|
|
Filter |
Apply one or many filters to refine the list of datasets based on:
- Sensitivity
- Filter by sensitivity labels associated with datasets in your Data Quality & Observability Classic environment.
- Run Mode
- Filter datasets based on whether they are in published or draft status.
- Connection Type
- Filter datasets by Pushdown or Pullup processing mode.
- Attributes
- Filter datasets that only contain rules without alerts or alerts without rules.
- Source Type
- Filter datasets by data source.
- Data Class Type
- Filter datasets by data class.
- Business Units
- Filter datasets by business unit.
- Data Categories
- Filter datasets by data category.
- Row Count
- Filter datasets by the number of rows they contain.
- Column Count
- Filter datasets by the number of columns they contain
- Integrations
- Filter datasets based on whether they are integrated into Collibra Platform.
- # of DQ Scans
- Filter datasets by the number of times they have been run as DQ Jobs.
|
|
|
Bulk Actions |
Select the checkbox options in the column to the left of the Dataset column, then click Bulk Actions and select an option from the drop-down menu. The available Bulk Actions options include:
Bulk Manage Host
Allows admin users to update the host URL of multiple datasets at once. Select the checkbox options next to the datasets you want to manage, then click Bulk Manage Host from the Bulk Actions drop-down menu. From the Bulk Manage Host dialog, enter the new host URL and click Save.
Bulk Manage Agent
Allows admin users to update the agent of multiple Pullup datasets at once. Select the checkbox options next to the datasets you want to manage, then click Bulk Manage Agent from the Bulk Actions drop-down menu. From the Bulk Manage Agent dialog, select the new agent from the drop-down menu and click Save.

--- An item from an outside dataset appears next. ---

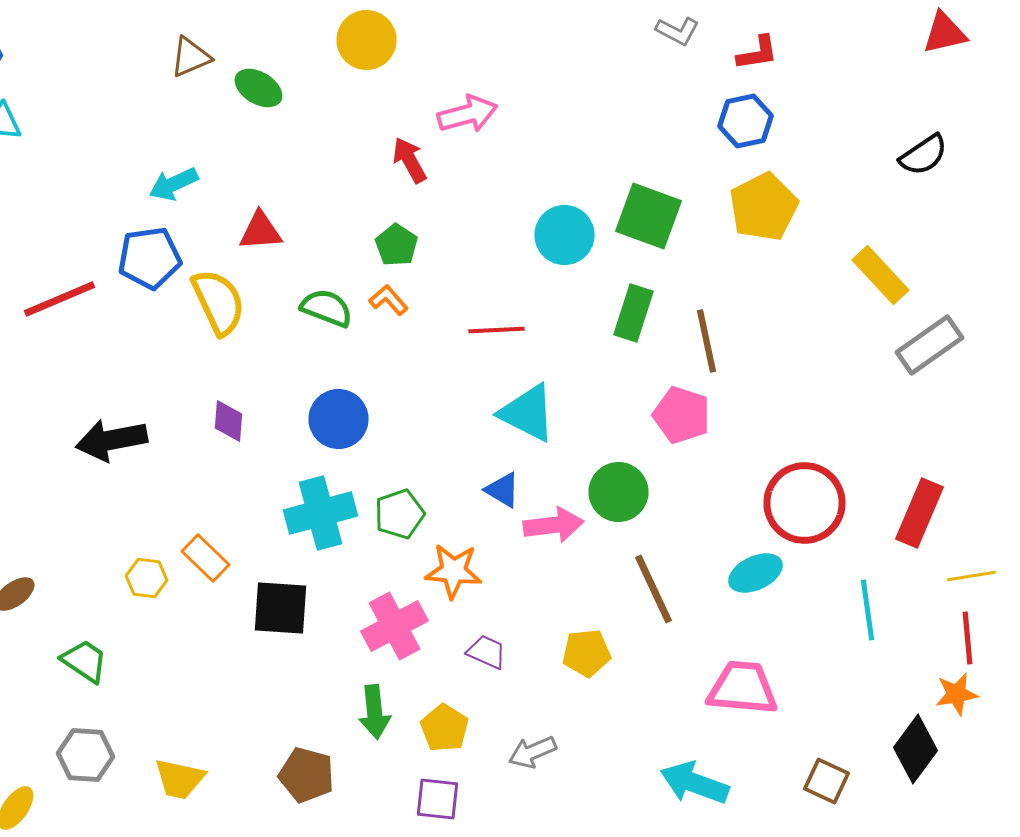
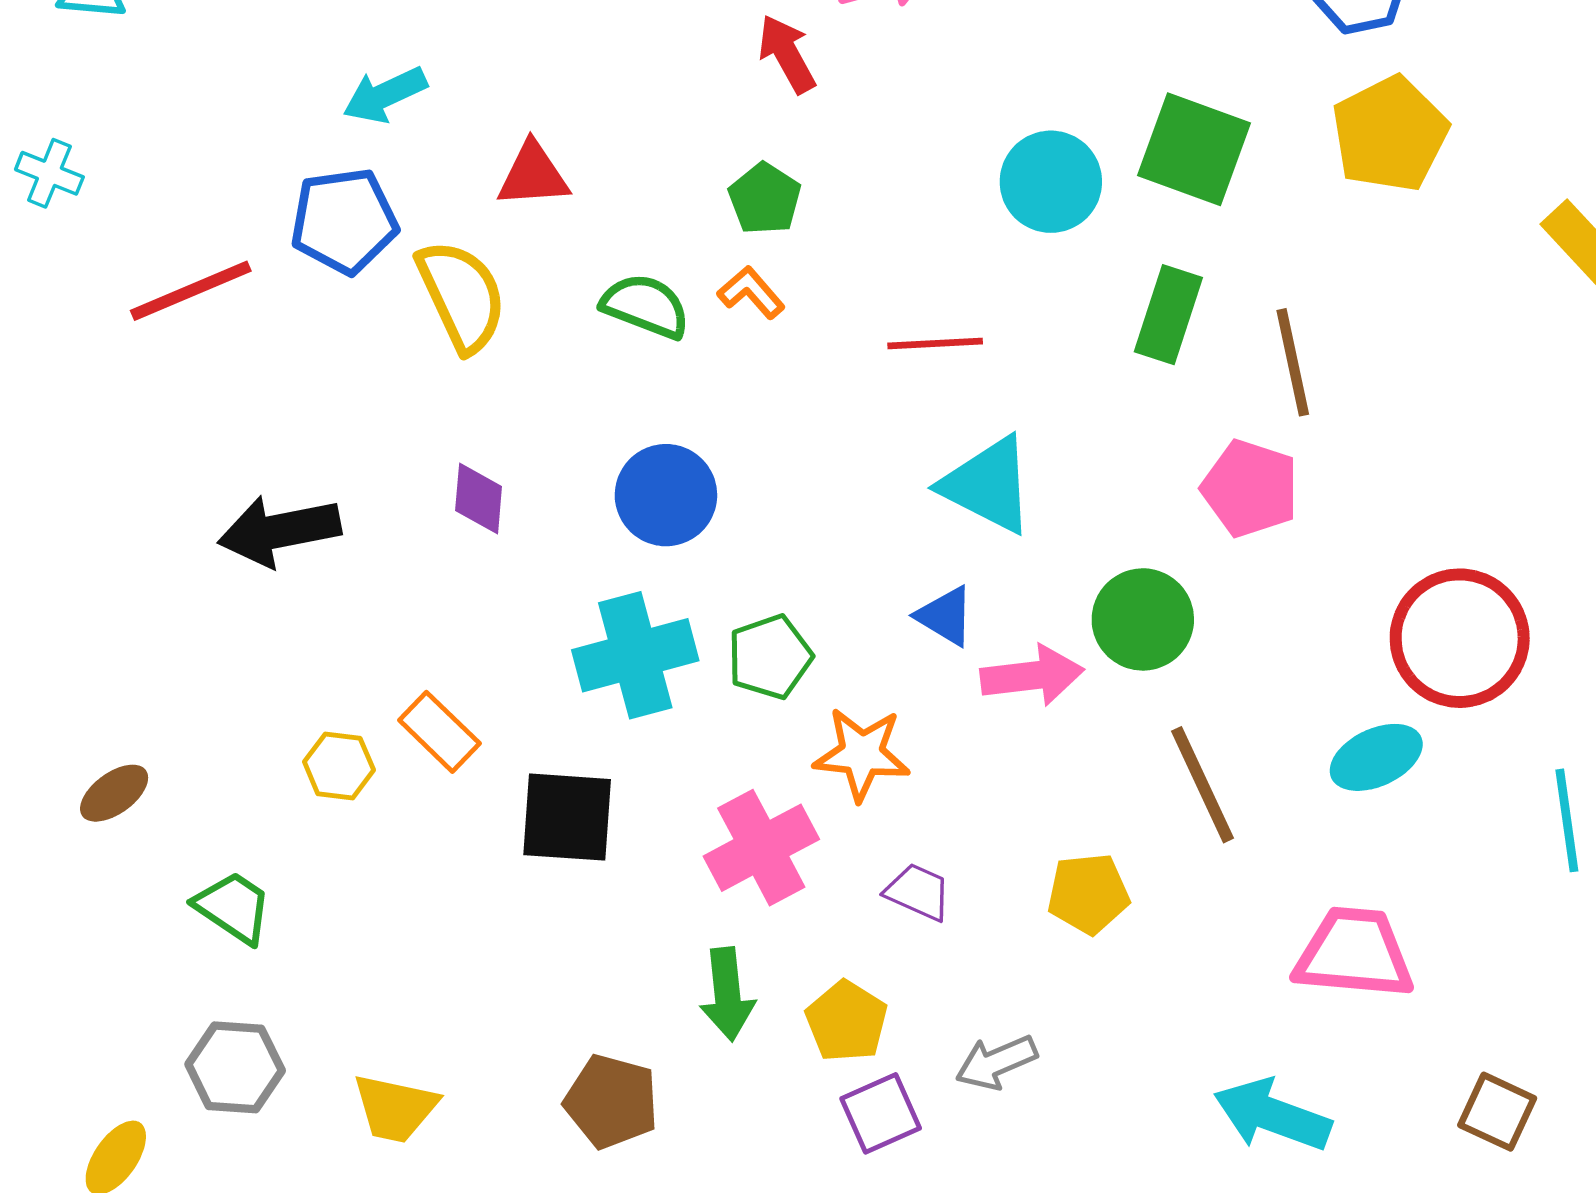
purple square: (438, 799) -> (881, 1113), moved, turned -30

Important Updating the host of multiple datasets at once applies changes to both scheduled and unscheduled DQ Jobs. The connection of any dataset included in the bulk update is mapped to agent you select.

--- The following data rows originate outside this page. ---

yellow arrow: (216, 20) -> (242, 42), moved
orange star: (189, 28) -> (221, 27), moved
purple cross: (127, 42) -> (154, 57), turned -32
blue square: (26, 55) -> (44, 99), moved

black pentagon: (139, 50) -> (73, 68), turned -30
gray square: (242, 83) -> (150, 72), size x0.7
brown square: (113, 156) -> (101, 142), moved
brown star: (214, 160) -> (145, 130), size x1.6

Bulk Manage Spark Settings
Allows admin users to update the Spark settings of multiple Pullup datasets at once. Select the checkbox options next to the datasets you want to manage, then click Bulk Manage Spark Settings from the Bulk Actions drop-down menu. From the Bulk Manage Spark Settings dialog, fill out the required fields and click Save.
The command line is updated at runtime, so you must re-run the job after updating the Spark settings.
Show fields
| Number of Executors |
The default number of executors allocated per DQ Job.
The default is 1.
|
| Driver Memory |
The default driver RAM allocated per DQ Job.
The default is 1 gigabyte.
|
| Executor Memory |
The default RAM per executors allocated per DQ Job.
The default is 1 gigabyte.
|
| Executor Cores |
The default number of cores per executors allocated per DQ Job.
The default is 1.
|
| Conf |
Additional spark-submit parameters appended to the DQ Job run command. |
| Master |
The Spark Master URL copied from the Spark cluster verification screen. For example, spark://... |
| Deploy Mode |
The Spark deployment mode can be either Client or Cluster. While we recommend Cluster, there are best practices to follow:
- If you only have one Spark Worker node, it is best practice to select Client.
- If you have more than one Spark Worker node, it is best practice to select Cluster.
|
- Bulk Manage Business Units
- Allows you to apply a business unit to multiple datasets at once. Select the checkbox options next to the datasets you want to manage, then select Bulk Manage Business Units from the Bulk Actions drop-down menu. From the drop-down menu, select your preferred business unit and click Save.
- To assign a business unit to a dataset, you need to have dataset access or ROLE_DATASET_ACTIONS.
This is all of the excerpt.